#### Your instructions
Send back the line that contains "Segment this phone" and all lines following it through the end of the data below, exactly, omitting pictures.

#### Information supplied
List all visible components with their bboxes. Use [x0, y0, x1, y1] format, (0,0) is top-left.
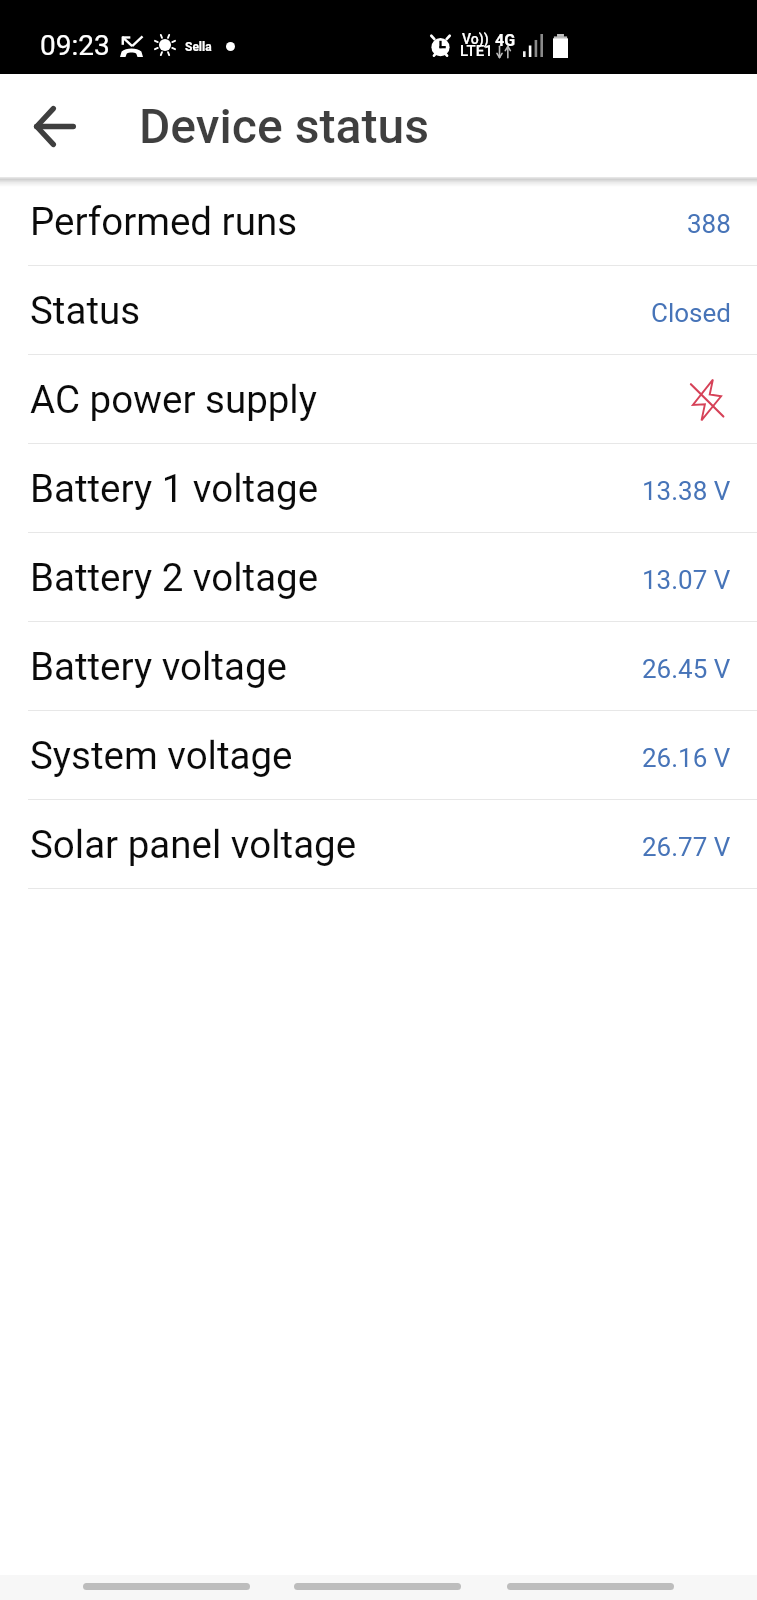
staticText: Battery voltage — [30, 644, 287, 689]
button[interactable]: AC power supply — [0, 355, 757, 444]
staticText: 26.16 V — [642, 743, 731, 773]
button[interactable]: Home — [294, 1583, 461, 1590]
staticText: LTE1 — [460, 42, 493, 60]
button[interactable]: Recent apps — [83, 1583, 250, 1590]
staticText: Solar panel voltage — [30, 822, 357, 867]
staticText: Closed — [651, 298, 731, 328]
button[interactable]: Back — [20, 91, 90, 161]
staticText: AC power supply — [30, 377, 317, 422]
button[interactable]: Solar panel voltage — [0, 800, 757, 889]
staticText: 388 — [687, 209, 731, 239]
staticText: 13.07 V — [642, 565, 731, 595]
button[interactable]: AC power not connected — [675, 374, 731, 430]
staticText: Vo)) — [462, 31, 489, 47]
staticText: 09:23 — [40, 29, 110, 62]
staticText: Battery 2 voltage — [30, 555, 319, 600]
staticText: Status — [30, 288, 141, 333]
button[interactable]: Performed runs — [0, 177, 757, 266]
staticText: 4G — [495, 31, 516, 50]
staticText: Performed runs — [30, 199, 298, 244]
staticText: Device status — [139, 98, 429, 154]
button[interactable]: Battery 2 voltage — [0, 533, 757, 622]
staticText: 13.38 V — [642, 476, 731, 506]
button[interactable]: Status — [0, 266, 757, 355]
staticText: 26.77 V — [642, 832, 731, 862]
staticText: Battery 1 voltage — [30, 466, 319, 511]
staticText: System voltage — [30, 733, 293, 778]
button[interactable]: Back — [507, 1583, 674, 1590]
button[interactable]: System voltage — [0, 711, 757, 800]
staticText: 26.45 V — [642, 654, 731, 684]
button[interactable]: Battery 1 voltage — [0, 444, 757, 533]
staticText: Sella — [185, 40, 212, 54]
button[interactable]: Battery voltage — [0, 622, 757, 711]
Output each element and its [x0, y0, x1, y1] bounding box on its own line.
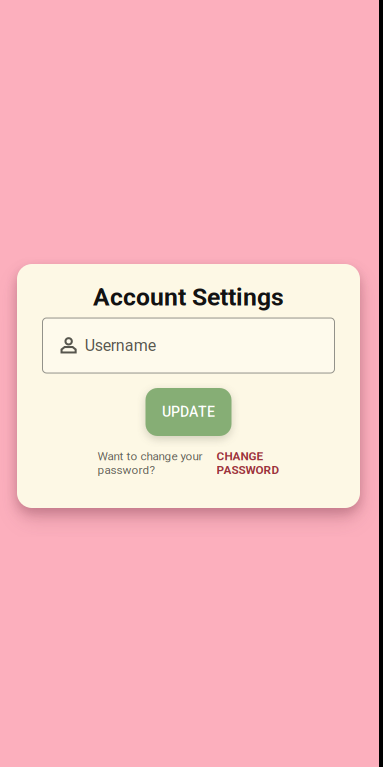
staticText: Username: [85, 336, 156, 355]
staticText: CHANGE PASSWORD: [216, 449, 280, 477]
button[interactable]: UPDATE: [146, 388, 232, 436]
staticText: UPDATE: [162, 404, 215, 420]
button[interactable]: Username: [42, 318, 334, 373]
staticText: Want to change your password?: [98, 449, 202, 477]
staticText: Account Settings: [93, 282, 284, 311]
button[interactable]: CHANGE PASSWORD: [216, 449, 280, 477]
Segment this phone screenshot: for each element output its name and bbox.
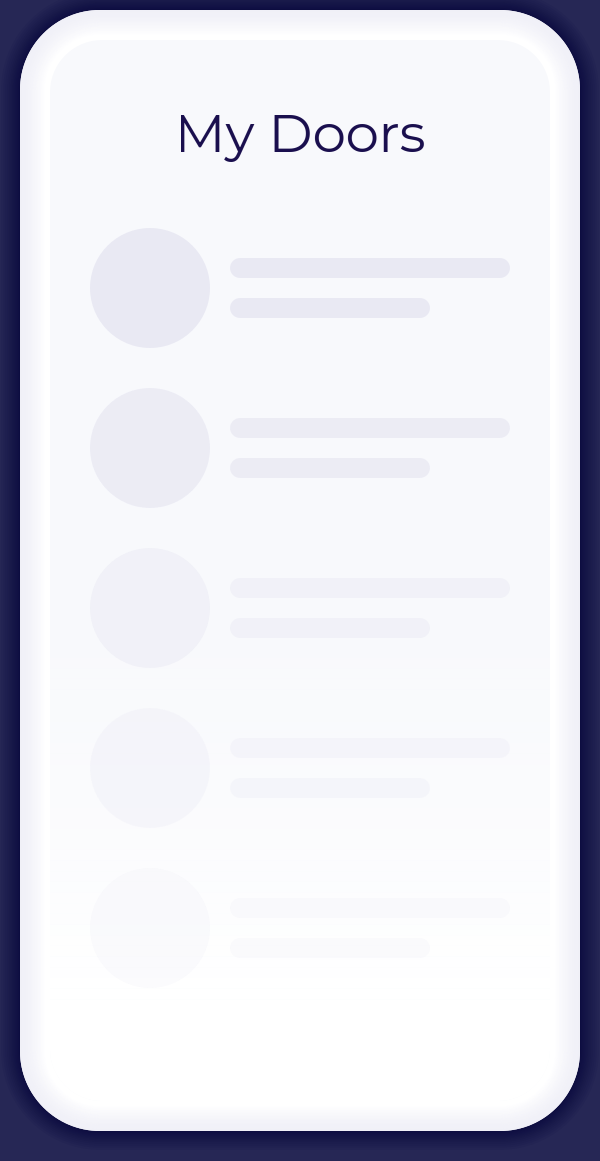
staticText: My Doors bbox=[174, 100, 426, 166]
button[interactable]: Loading door bbox=[90, 228, 510, 348]
button[interactable]: My Doors bbox=[50, 98, 550, 168]
button[interactable]: Loading door bbox=[90, 708, 510, 828]
button[interactable]: Loading door bbox=[90, 548, 510, 668]
button[interactable]: Loading door bbox=[90, 388, 510, 508]
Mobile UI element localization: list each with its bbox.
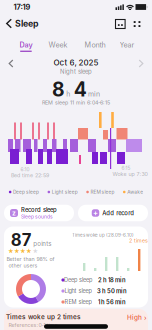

#### Exercise result
Segment this phone screenshot: for each element output its name and bbox.
staticText: My Doors bbox=[174, 100, 426, 166]
button[interactable]: Loading door bbox=[90, 228, 510, 348]
button[interactable]: My Doors bbox=[50, 98, 550, 168]
button[interactable]: Loading door bbox=[90, 708, 510, 828]
button[interactable]: Loading door bbox=[90, 548, 510, 668]
button[interactable]: Loading door bbox=[90, 388, 510, 508]
Mobile UI element localization: list each with its bbox.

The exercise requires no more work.